The first 90 days as a new manager can be stressful. Keep on reading to learn more tips for a successful first 3 months in your new management position.

Be Visible.

  • I used to think that if I kept my head down and did really good work, that’s all it would take to be successful in a job. Boy, was I wrong. Good work is still very important, don’t get me wrong. But it’s not 100% of the ingredients to getting off on the right foot in a company. One of the tips is to be visible. That means turning your camera on during Zoom or other virtual meetings. That means be fully engaged and present in an in-person meeting. It could mean asking an insightful and well-timed question or volunteering to participate in a new project or cross-functional team. Now, I’m not saying to overdo it and volunteer for everything. I’m saying to watch your visibility and don’t shrink back into the shadows at the office or virtually. Be present.

Challenge Yourself.

  • When you start at a new job, you’re going to have to hustle. In this season, you’re going to be busier, learning the new environment, the culture, your colleagues, building a relationship with your boss, taking on new assignments and tasks. Prepare yourself that you’re going to work more in this season. It’s okay. I have nothing against putting in more sweat equity right now because just like you’re evaluating your new job and work environment, your company and boss are evaluating you right now too. Be prepared to work for it. Push and challenge yourself.

Watch your limits.

  • You know I always say this. You teach people how to treat you. Definitely push yourself in a new job. It’s the time. However, don’t start in a new role and work 24/7. Make sure that you set some boundaries that will show people that you value your personal time and space as well. This is not about telling your new manager, “Well, I don’t work at 5:05 pm because my job description says I only work until 5:00 pm.” You will be short for that job if you say that or “that’s not in my job description”. Ohhh, I’m feeling irritated just thinking about these phrases because I’ve heard them from employees before. No, this is about not working at 11:00 pm at night and sending emails at all hours. Why? Because (1) this hopefully doesn’t fit the culture and (2) you don’t want to reinforce that you want your boss and colleagues to expect that you will work these hours, on holidays or on your vacation. Respect yourself and your time by setting appropriate work boundaries.

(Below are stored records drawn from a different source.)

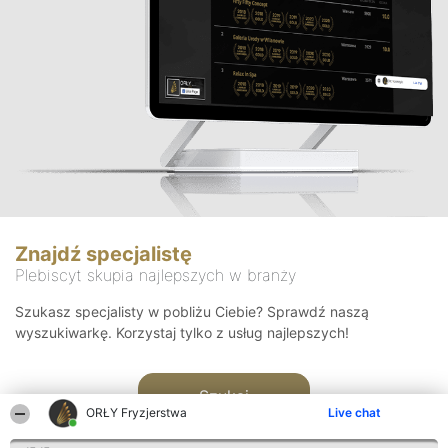
Znajdź specjalistę
Plebiscyt skupia najlepszych w branży
Szukasz specjalisty w pobliżu Ciebie? Sprawdź naszą
wyszukiwarkę. Korzystaj tylko z usług najlepszych!
Szukaj
ORŁY Fryzjerstwa
Live chat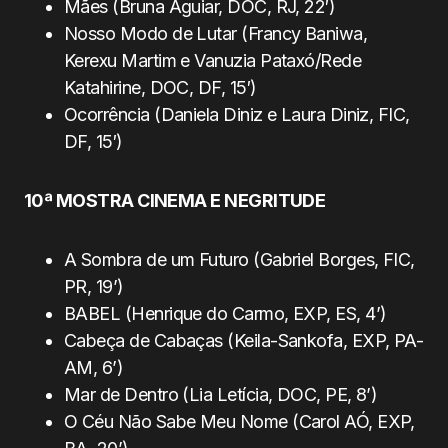
Mães (Bruna Aguiar, DOC, RJ, 22′)
Nosso Modo de Lutar (Francy Baniwa,
Kerexu Martim e Vanuzia Pataxó/Rede
Katahirine, DOC, DF, 15′)
Ocorrência (Daniela Diniz e Laura Diniz, FIC,
DF, 15′)
10ª MOSTRA CINEMA E NEGRITUDE
A Sombra de um Futuro (Gabriel Borges, FIC,
PR, 19’)
BABEL (Henrique do Carmo, EXP, ES, 4’)
Cabeça de Cabaças (Keila-Sankofa, EXP, PA-
AM, 6’)
Mar de Dentro (Lia Letícia, DOC, PE, 8’)
O Céu Não Sabe Meu Nome (Carol AÓ, EXP,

Now, if the culture requires that level of commitment, you may need to circle back and make sure this is a good fit for you. Do you want to work all hours of the day and night? Do you want to be always on or accessible? That is a big NO for me, but it may be perfectly ok for you and your situation. The great thing here is that you get to decide.

Set expectations.

  • At the end of the day, your boss is evaluating you on your initial performance in a new job. I would recommend asking to meet with your boss regularly – every 1-2 weeks depending on the nature of the job to make sure that you’re meeting the requirements of the role. I would also not be shy in asking your boss these questions:

After 90 days in this role, what would you like to see accomplished? What about 120 days? 180 days?

What is the biggest pain point you’re facing right now?

How can I help you and our team succeed?

These questions are going to show that you’re here as a team player. This isn’t the “you” show. You are here to help your boss, team and company succeed. While this may sound like corporate speak (and it is), it will help you pave the path to success.